Since its introduction in May 2018, GDPR has become a mainstay in the news agenda around Europe. With its more stringent requirements and further rights being given to data subjects, claims against large organisations have increased with even the most established companies struggling to tweak internal processes to ensure compliance.
In October, Talking Business considered whether GDPR was starting to ‘bite’ following an increase in high profile fines and action being taken by the Information Commissioner’s Office. But it was the French regulator, CNIL, which recently took the most significant action against entertainment giant Google.
Google ‘ads’ fuel to the GDPR fire
CNIL fined Google €50 million for a breach of GDPR. The record fine was imposed for a lack of transparency and inadequate information being given to users about the processing of their personal data. Google also failed to get valid consent from users regarding the personalisation of online adverts.
Google uses user data to personalise which adverts users see based on websites they visit. This allows for a tailored, more targeted stream of adverts. But CNIL said that users were ‘not sufficiently informed’ about how Google collected data to allow it to carry out this level of personalisation.
Claims were brought by two privacy rights group which claimed that Google did not have any valid legal basis to process user data in this way.
A lack of transparency
Under GDPR, a company must be able to demonstrate that personal data is being processed in a transparent manner for each data subject.

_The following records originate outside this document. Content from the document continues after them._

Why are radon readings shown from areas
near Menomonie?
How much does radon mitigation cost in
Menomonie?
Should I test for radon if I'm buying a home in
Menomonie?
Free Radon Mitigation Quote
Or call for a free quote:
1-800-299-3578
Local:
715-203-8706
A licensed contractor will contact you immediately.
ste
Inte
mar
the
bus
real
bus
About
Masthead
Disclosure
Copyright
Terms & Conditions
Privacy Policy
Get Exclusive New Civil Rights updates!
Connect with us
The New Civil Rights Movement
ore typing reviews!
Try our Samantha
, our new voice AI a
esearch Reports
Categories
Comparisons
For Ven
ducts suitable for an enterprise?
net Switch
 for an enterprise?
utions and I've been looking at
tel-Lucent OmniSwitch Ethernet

These transparency obligations apply from the point the data is collected and continue to apply for the duration of the processing. Communications to data subjects should be concise, transparent and intelligible, and use clear and plain language. Information should not contain technical, legal or specialist terminology which a data subject is unlikely to understand.

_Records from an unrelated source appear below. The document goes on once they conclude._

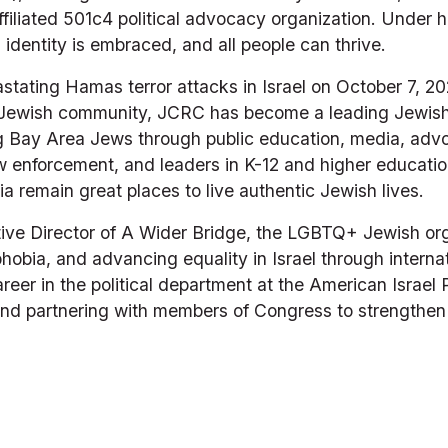
iliated 501c4 political advocacy organization. Under 
identity is embraced, and all people can thrive.
astating Hamas terror attacks in Israel on October 7, 2
e Jewish community, JCRC has become a leading Jewish 
Bay Area Jews through public education, media, advoca
law enforcement, and leaders in K-12 and higher educati
a remain great places to live authentic Jewish lives.
ive Director of A Wider Bridge, the LGBTQ+ Jewish org
obia, and advancing equality in Israel through internat
reer in the political department at the American Israel 
d partnering with members of Congress to strengthen th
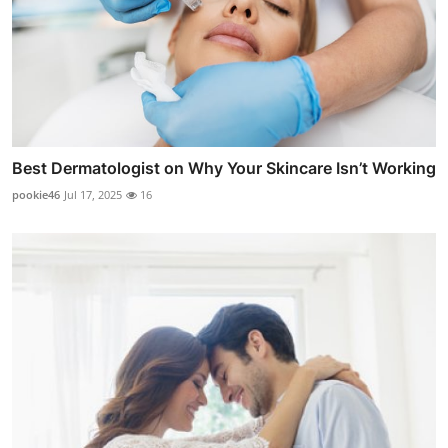
Best Dermatologist on Why Your Skincare Isn’t Working
pookie46
Jul 17, 2025
16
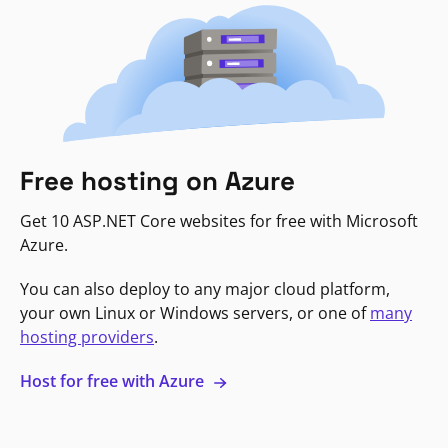
Free hosting on Azure
Get 10 ASP.NET Core websites for free with Microsoft
Azure.
You can also deploy to any major cloud platform,
your own Linux or Windows servers, or one of
many
hosting providers
.
Host for free with Azure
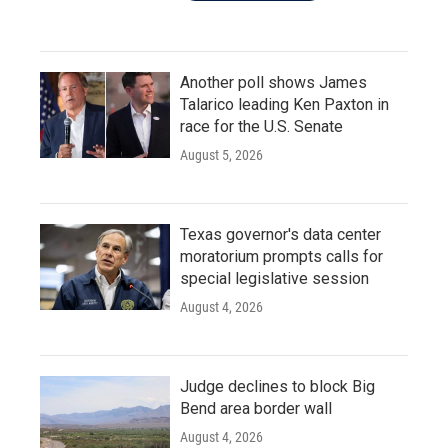
Another poll shows James
Talarico leading Ken Paxton in
race for the U.S. Senate
August 5, 2026
Texas governor's data center
moratorium prompts calls for
special legislative session
August 4, 2026
Judge declines to block Big
Bend area border wall
August 4, 2026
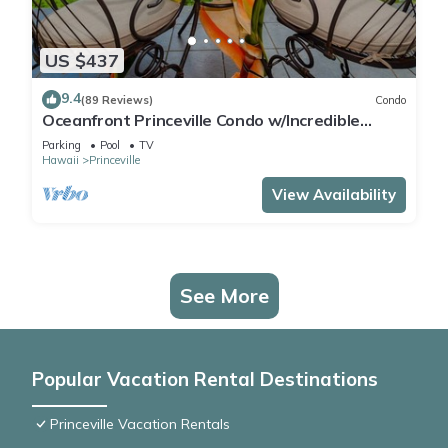
US $437
9.4
(89 Reviews)
Condo
Oceanfront Princeville Condo w/Incredible
Views! Watch the Waves In Bed
Parking
Pool
TV
Hawaii
Princeville
View Availability
See More
Popular Vacation Rental Destinations
Princeville Vacation Rentals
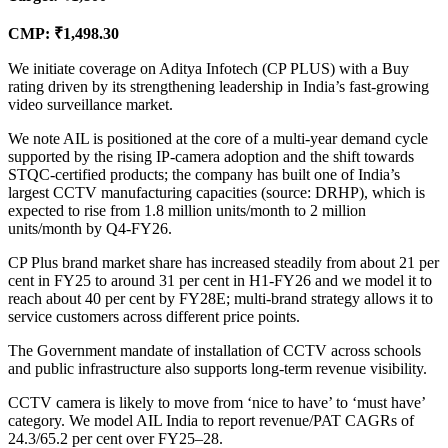
CMP: ₹1,498.30
We initiate coverage on Aditya Infotech (CP PLUS) with a Buy
rating driven by its strengthening leadership in India’s fast-growing
video surveillance market.
We note AIL is positioned at the core of a multi-year demand cycle
supported by the rising IP-camera adoption and the shift towards
STQC-certified products; the company has built one of India’s
largest CCTV manufacturing capacities (source: DRHP), which is
expected to rise from 1.8 million units/month to 2 million
units/month by Q4-FY26.
CP Plus brand market share has increased steadily from about 21 per
cent in FY25 to around 31 per cent in H1-FY26 and we model it to
reach about 40 per cent by FY28E; multi-brand strategy allows it to
service customers across different price points.
The Government mandate of installation of CCTV across schools
and public infrastructure also supports long-term revenue visibility.
CCTV camera is likely to move from ‘nice to have’ to ‘must have’
category. We model AIL India to report revenue/PAT CAGRs of
24.3/65.2 per cent over FY25–28.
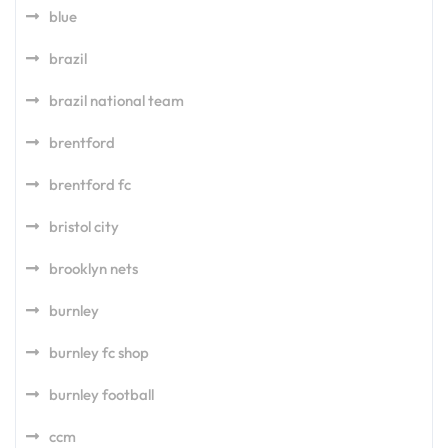
blue
brazil
brazil national team
brentford
brentford fc
bristol city
brooklyn nets
burnley
burnley fc shop
burnley football
ccm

In Google’s case, the required information was included in numerous different documents, which made it difficult for users to understand the full extent of the processing and how exactly their data would be used. This was not sufficient to satisfy the transparency requirements.

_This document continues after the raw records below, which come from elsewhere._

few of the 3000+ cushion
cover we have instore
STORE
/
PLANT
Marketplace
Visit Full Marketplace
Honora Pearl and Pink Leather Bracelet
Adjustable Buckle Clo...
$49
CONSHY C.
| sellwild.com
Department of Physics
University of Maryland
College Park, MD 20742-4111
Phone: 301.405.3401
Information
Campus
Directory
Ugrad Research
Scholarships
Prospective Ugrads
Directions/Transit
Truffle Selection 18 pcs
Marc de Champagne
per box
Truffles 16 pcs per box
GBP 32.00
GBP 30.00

Consent under GDPR is defined as: “any freely given, specific, informed and unambiguous indication of a data subject’s wishes by which he or she, by a statement or by a clear affirmative action, signifies agreement to the processing of personal data relating to him or her“.
Google had not got valid consent and there was no valid legal basis on which to process the data. When creating an account with Google, the option to personalise ads was ‘pre-ticked’ which goes against the requirements in GDPR – consent should be positive.
The result of this tick-box is that consent is granted for all processing operations, such as advert personalisation and speech recognition but it is not made abundantly clear that this is the case. This is not sufficient for specific consent, which must relate to each purpose individually and be obtained in a manner that is distinct from other purposes.
Data held by streaming services
But it is not just Google. Other giants of the entertainment industry, particularly those providing streaming services, have also been accused of breaching GDPR.
All data subjects have a right to access a copy of the personal data a company holds on them. However, one of the privacy groups behind the Google action recently found that many of large streaming services, such as Spotify, Netflix and Amazon, do not fully comply with this.
Data provided to individuals following a request must be easy to understand and should be provided in a machine-readable and intelligible format. Many of the largest technology companies made changes following GPDR to allow customers to download a copy of their data.
But an investigation by one privacy group found that a substantial amount of data it requested was not in the correct format and so could not be understood by the majority of individuals. Some of the largest companies also failed to provide additional information relating to, for example, which other companies data had been shared with.
Some requests only resulted in raw information being provided and some were only dealt with after a period of up to 30 days. All of these failings led to ‘structural violations of users’ rights’.
This is yet more evidence of the impact GDPR is having across Europe. It also highlights that regulators are not content with targeting the ‘little guy’ and are more than willing to make an example of the world’s largest organisations.